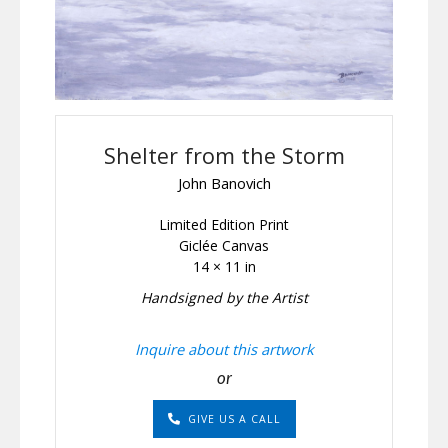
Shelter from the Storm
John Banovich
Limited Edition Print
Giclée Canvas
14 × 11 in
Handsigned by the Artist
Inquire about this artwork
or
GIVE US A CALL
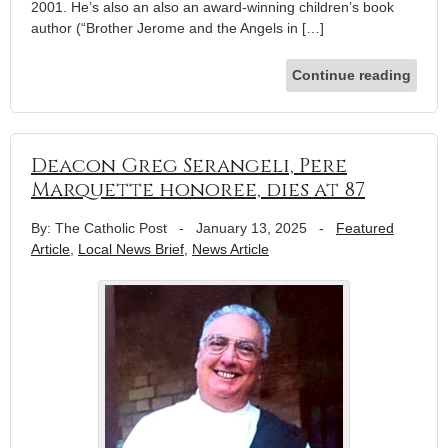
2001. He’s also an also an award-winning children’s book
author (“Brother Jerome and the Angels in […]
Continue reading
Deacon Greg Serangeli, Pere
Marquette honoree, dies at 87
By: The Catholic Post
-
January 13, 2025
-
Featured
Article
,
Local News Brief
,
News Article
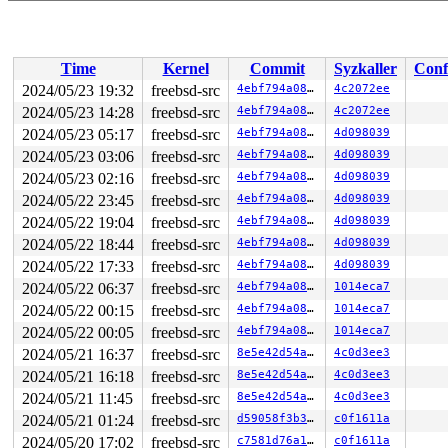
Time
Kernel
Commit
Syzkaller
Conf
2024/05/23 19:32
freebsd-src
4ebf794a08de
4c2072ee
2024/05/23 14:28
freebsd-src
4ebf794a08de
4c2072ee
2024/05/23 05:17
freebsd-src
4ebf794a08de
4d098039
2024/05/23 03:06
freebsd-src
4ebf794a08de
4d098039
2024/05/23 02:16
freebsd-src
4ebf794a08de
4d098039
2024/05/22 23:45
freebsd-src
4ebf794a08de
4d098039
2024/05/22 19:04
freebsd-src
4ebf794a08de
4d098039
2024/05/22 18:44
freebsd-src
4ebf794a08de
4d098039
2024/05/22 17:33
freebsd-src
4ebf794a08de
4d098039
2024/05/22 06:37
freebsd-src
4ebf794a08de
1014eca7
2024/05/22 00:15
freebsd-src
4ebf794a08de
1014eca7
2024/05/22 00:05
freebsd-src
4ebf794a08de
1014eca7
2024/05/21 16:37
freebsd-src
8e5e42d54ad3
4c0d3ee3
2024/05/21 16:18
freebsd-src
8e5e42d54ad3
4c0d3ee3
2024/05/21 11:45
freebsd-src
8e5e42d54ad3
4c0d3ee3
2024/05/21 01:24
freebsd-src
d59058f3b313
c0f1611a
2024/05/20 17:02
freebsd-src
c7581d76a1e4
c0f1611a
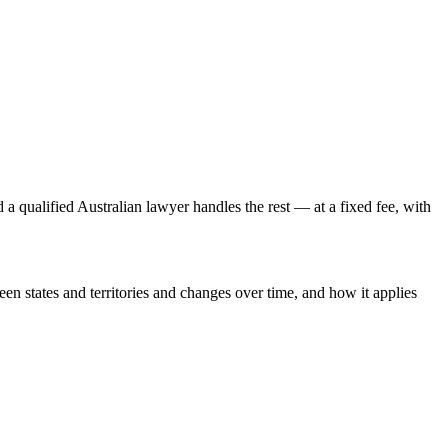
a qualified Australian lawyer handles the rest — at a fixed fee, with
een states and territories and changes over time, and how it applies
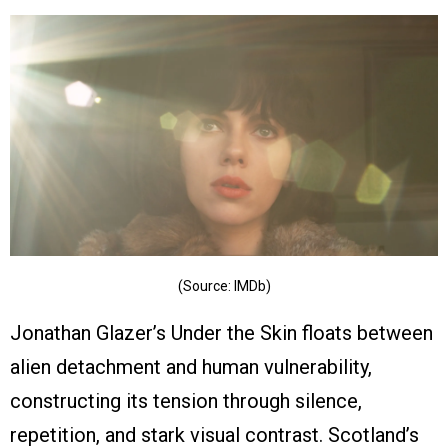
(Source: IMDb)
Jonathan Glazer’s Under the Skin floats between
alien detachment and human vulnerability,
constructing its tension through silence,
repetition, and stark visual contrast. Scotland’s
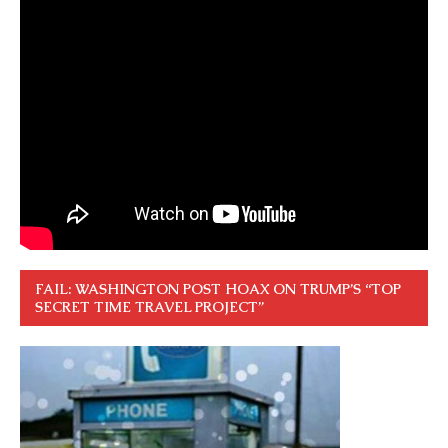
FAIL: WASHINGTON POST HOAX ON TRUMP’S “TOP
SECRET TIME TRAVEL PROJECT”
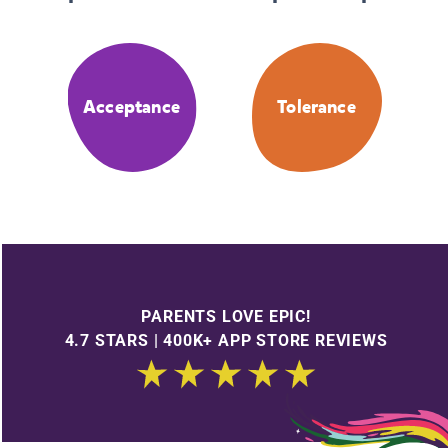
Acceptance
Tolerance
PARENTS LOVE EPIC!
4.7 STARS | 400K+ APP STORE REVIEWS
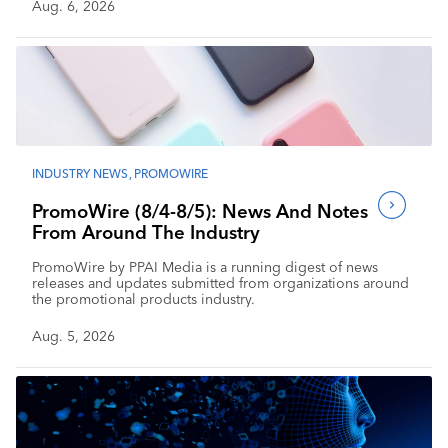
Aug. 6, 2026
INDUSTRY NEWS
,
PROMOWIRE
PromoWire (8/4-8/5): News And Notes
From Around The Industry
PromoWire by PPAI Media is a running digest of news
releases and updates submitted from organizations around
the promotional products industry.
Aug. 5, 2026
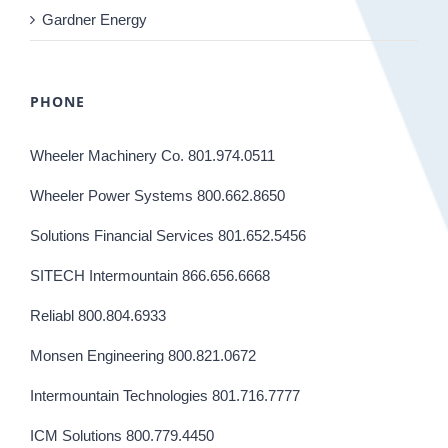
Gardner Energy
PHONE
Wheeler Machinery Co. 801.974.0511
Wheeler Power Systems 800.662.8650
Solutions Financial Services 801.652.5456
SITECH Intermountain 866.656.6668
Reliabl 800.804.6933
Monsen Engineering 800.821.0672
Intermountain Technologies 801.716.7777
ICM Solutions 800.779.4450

+++

_Directions for this task_:
Your answer must be a copy of every line in the data above that holds the string "Intermountain".

_Result of this exercise_:
SITECH Intermountain 866.656.6668
Intermountain Technologies 801.716.7777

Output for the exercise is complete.